Palazzo Zane Collalto, Venice

Palazzo Zane Collalto is a palace in Venice, located in the San Polo district, overlooking a minor stream not far from Campo Sant'Agostin.

 

History

The palace is the work of 1665 by the famous architect Baldassarre Longhena, after whose death Antonio Gaspari took over, to complete the residence commissioned by the Zane family. After 1783 the Collalto family took over the Zane family. Longhena was commissioned by the Zane family, one of the richest Venetian dynasties of the 16th century, of which he was proto (master builder), and he carried out his project by designing a facade which, albeit in a minor tone, recalls some formal solutions present in other civil architectures of the same author In particular, we note the organizational methods of the openings of the facade which recall elements present in Ca' Pesaro, another famous work by Longhena In the twenty-first century the building, in a good state of conservation, was the seat of a school and hosted a foundation for French romantic music and is accessible to the public. The Province of Venice has taken care of the recovery of a part in recent years. An important restoration has involved the Ca' Zane casino, an accessory but strongly characterizing work of the complex, it is a building present in the beautiful seventeenth-century garden and which housed a casino for gaming and a family library.

 

Description

The white Istrian stone facade of Palazzo Zane Collalto highlights the presence of a ground floor dominated by two main floors.

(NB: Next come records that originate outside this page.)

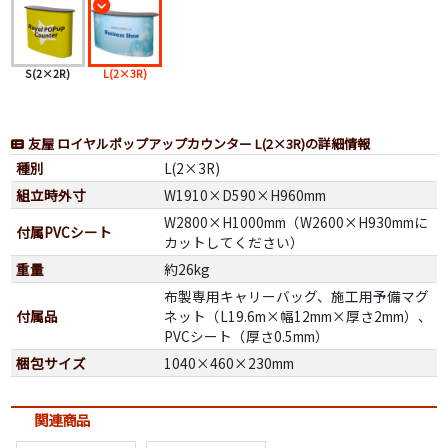
S(2×2R)
L(2×3R)
友屋 ロイヤルポップアップカウンター L(2×3R)の詳細情報
種別
L(2×3R)
組立時外寸
W1910×D590×H960mm
W2800×H1000mm（W2600×H930mmに
付属PVCシート
カットしてください）
重量
約26kg
布製専用キャリーバッグ、施工用予備マグ
付属品
ネット（L19.6m×幅12mm×厚さ2mm）、
PVCシート（厚さ0.5mm）
梱包サイズ
1040×460×230mm
関連商品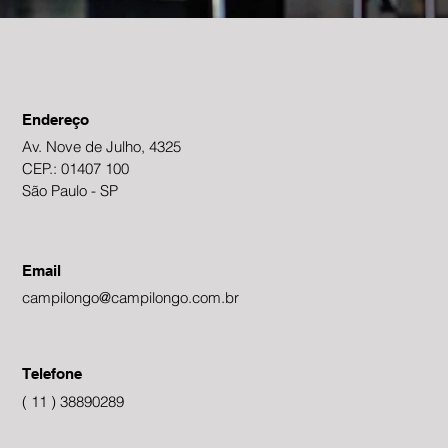
Endereço
Av. Nove de Julho, 4325
CEP.: 01407 100
São Paulo - SP
Email
campilongo@campilongo.com.br
Telefone
( 11 ) 38890289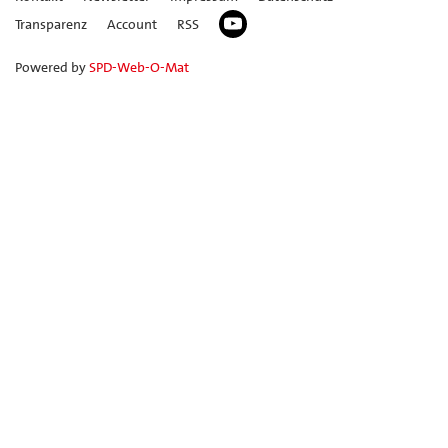
Transparenz
Account
RSS
Powered by
SPD-Web-O-Mat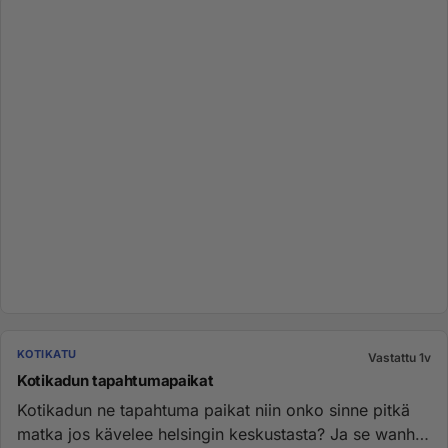
KOTIKATU
Vastattu 1v
Kotikadun tapahtumapaikat
Kotikadun ne tapahtuma paikat niin onko sinne pitkä
matka jos kävelee helsingin keskustasta? Ja se wanha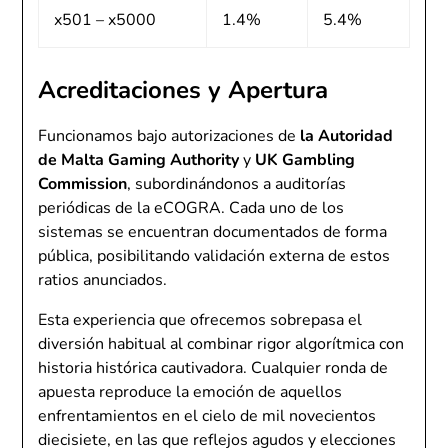
x501 – x5000
1.4%
5.4%
Acreditaciones y Apertura
Funcionamos bajo autorizaciones de
la Autoridad
de Malta Gaming Authority
y
UK Gambling
Commission
, subordinándonos a auditorías
periódicas de la eCOGRA. Cada uno de los
sistemas se encuentran documentados de forma
pública, posibilitando validación externa de estos
ratios anunciados.
Esta experiencia que ofrecemos sobrepasa el
diversión habitual al combinar rigor algorítmica con
historia histórica cautivadora. Cualquier ronda de
apuesta reproduce la emoción de aquellos
enfrentamientos en el cielo de mil novecientos
diecisiete, en las que reflejos agudos y elecciones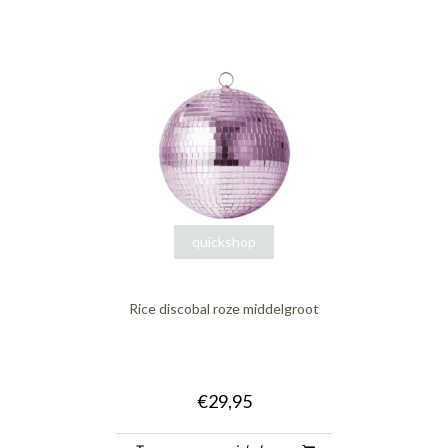
quickshop
Rice discobal roze middelgroot
€29,95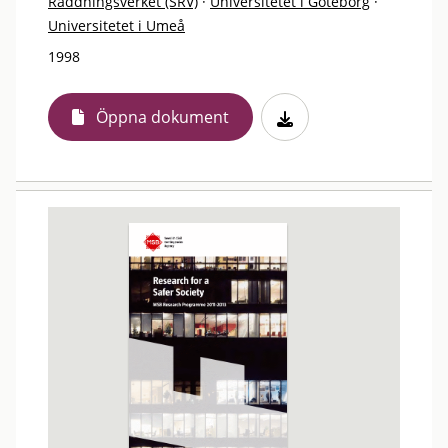
Räddningsverket (SRV)
·
Universitetet i Göteborg
·
Universitetet i Umeå
1998
Öppna dokument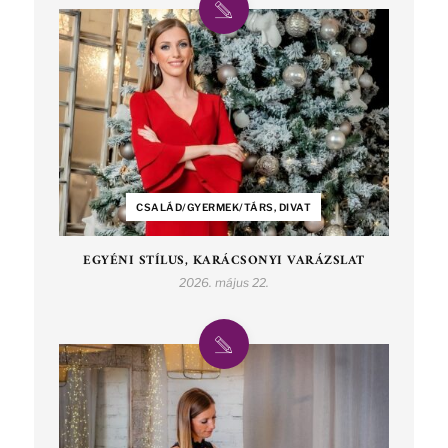
CSALÁD/GYERMEK/TÁRS, DIVAT
EGYÉNI STÍLUS, KARÁCSONYI VARÁZSLAT
2026. május 22.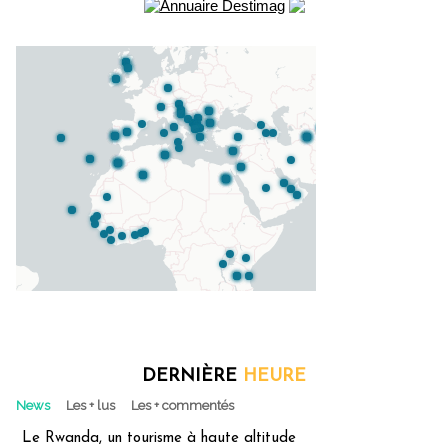
DERNIÈRE
HEURE
News
Les + lus
Les + commentés
Le Rwanda, un tourisme à haute altitude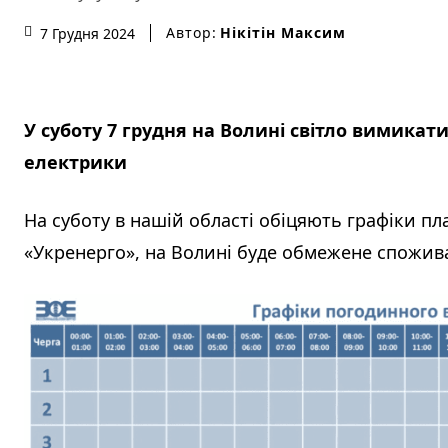
Автор:
Нікітін Максим
7 Грудня 2024
У суботу 7 грудня на Волині світло вимикат
електрики
На суботу в нашій області обіцяють графіки пл
«Укренерго», на Волині буде обмежене споживан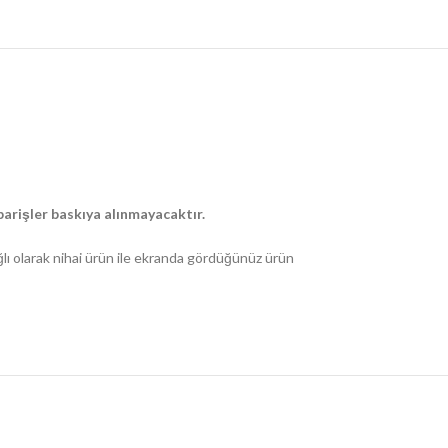
arişler baskıya alınmayacaktır.
ğlı olarak nihai ürün ile ekranda gördüğünüz ürün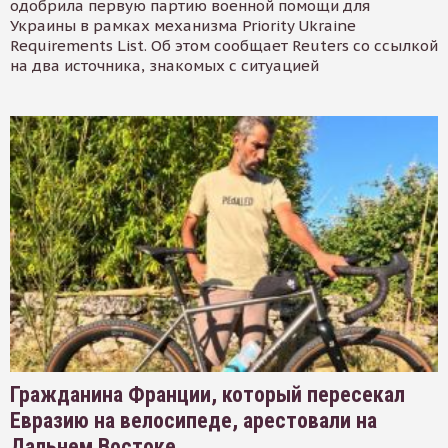
одобрила первую партию военной помощи для
Украины в рамках механизма Priority Ukraine
Requirements List. Об этом сообщает Reuters со ссылкой
на два источника, знакомых с ситуацией
Гражданина Франции, который пересекал
Евразию на велосипеде, арестовали на
Дальнем Востоке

If we exclude the surviving remains of the two levels of a pre-existing minor building adjacent to the left side of the facade, the facade is symmetrical, with two large arched portals on the opposite canal.

Above, the two noble floors are noteworthy above all for the two round five-light windows, placed centrally and all with a large mask on the keystone, an element that also characterizes the two lateral single-lancet windows, from which the central openings also differ for the presence of balustrades: protruding that of the first floor, at the level of the façade that of the second.

Also important in the overall composition of the work is the seventeenth-century garden located at the back of the main building and served by a water door. In the garden is the Ca' Zane casino, an architecture dedicated to play and study, with a ballroom on the ground floor and finely decorated and frescoed rooms (there are frescoes attributed to Sebastiano Ricci).